Zoucha James, Himelfarb Igor, Tang Nai-En
University of Northern Colorado, Greeley, CO, USA.
National Board of Chiropractic Examiners, Greeley, CO, USA.
Educ Psychol Meas. 2025 May 3:00131644251332972. doi: 10.1177/00131644251332972.
This study explored the application of deep reinforcement learning (DRL) as an innovative approach to optimize test length. The primary focus was to evaluate whether the current length of the National Board of Chiropractic Examiners Part I Exam is justified. By modeling the problem as a combinatorial optimization task within a Markov Decision Process framework, an algorithm capable of constructing test forms from a finite set of items while adhering to critical structural constraints, such as content representation and item difficulty distribution, was used. The findings reveal that although the DRL algorithm was successful in identifying shorter test forms that maintained comparable ability estimation accuracy, the existing test length of 240 items remains advisable as we found shorter test forms did not maintain structural constraints. Furthermore, the study highlighted the inherent adaptability of DRL to continuously learn about a test-taker's latent abilities and dynamically adjust to their response patterns, making it well-suited for personalized testing environments. This dynamic capability supports real-time decision-making in item selection, improving both efficiency and precision in ability estimation. Future research is encouraged to focus on expanding the item bank and leveraging advanced computational resources to enhance the algorithm's search capacity for shorter, structurally compliant test forms.

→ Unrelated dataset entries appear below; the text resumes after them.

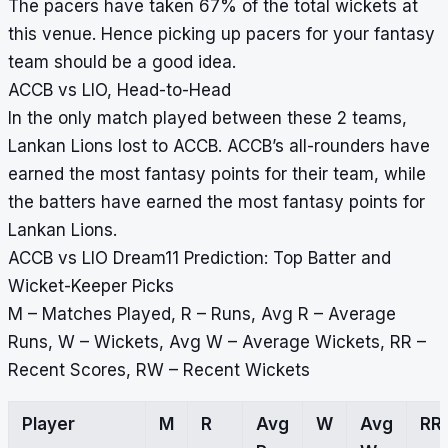
The pacers have taken 67% of the total wickets at
this venue. Hence picking up pacers for your fantasy
team should be a good idea.
ACCB vs LIO, Head-to-Head
In the only match played between these 2 teams,
Lankan Lions lost to ACCB. ACCB’s all-rounders have
earned the most fantasy points for their team, while
the batters have earned the most fantasy points for
Lankan Lions.
ACCB vs LIO Dream11 Prediction: Top Batter and
Wicket-Keeper Picks
M – Matches Played, R – Runs, Avg R – Average
Runs, W – Wickets, Avg W – Average Wickets, RR –
Recent Scores, RW – Recent Wickets
Player
M
R
Avg
W
Avg
RR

本研究探索了深度强化学习(DRL)作为一种创新方法在优化考试长度方面的应用。主要关注点是评估脊骨神经科医师资格考试第一部分当前的考试长度是否合理。通过将该问题建模为马尔可夫决策过程框架内的组合优化任务,使用了一种算法,该算法能够从有限的题目集中构建考试形式,同时遵守关键的结构约束,如内容呈现和题目难度分布。研究结果表明,尽管DRL算法成功识别出了能够保持相当能力估计准确性的较短考试形式,但由于我们发现较短的考试形式无法维持结构约束,现有的240道题目的考试长度仍然是可取的。此外,该研究强调了DRL固有的适应性,即能够持续了解考生的潜在能力并动态调整以适应他们的答题模式,使其非常适合个性化测试环境。这种动态能力支持在题目选择中进行实时决策,提高能力估计的效率和精度。鼓励未来的研究专注于扩大题目库并利用先进的计算资源,以增强算法搜索更短、结构合规的考试形式的能力。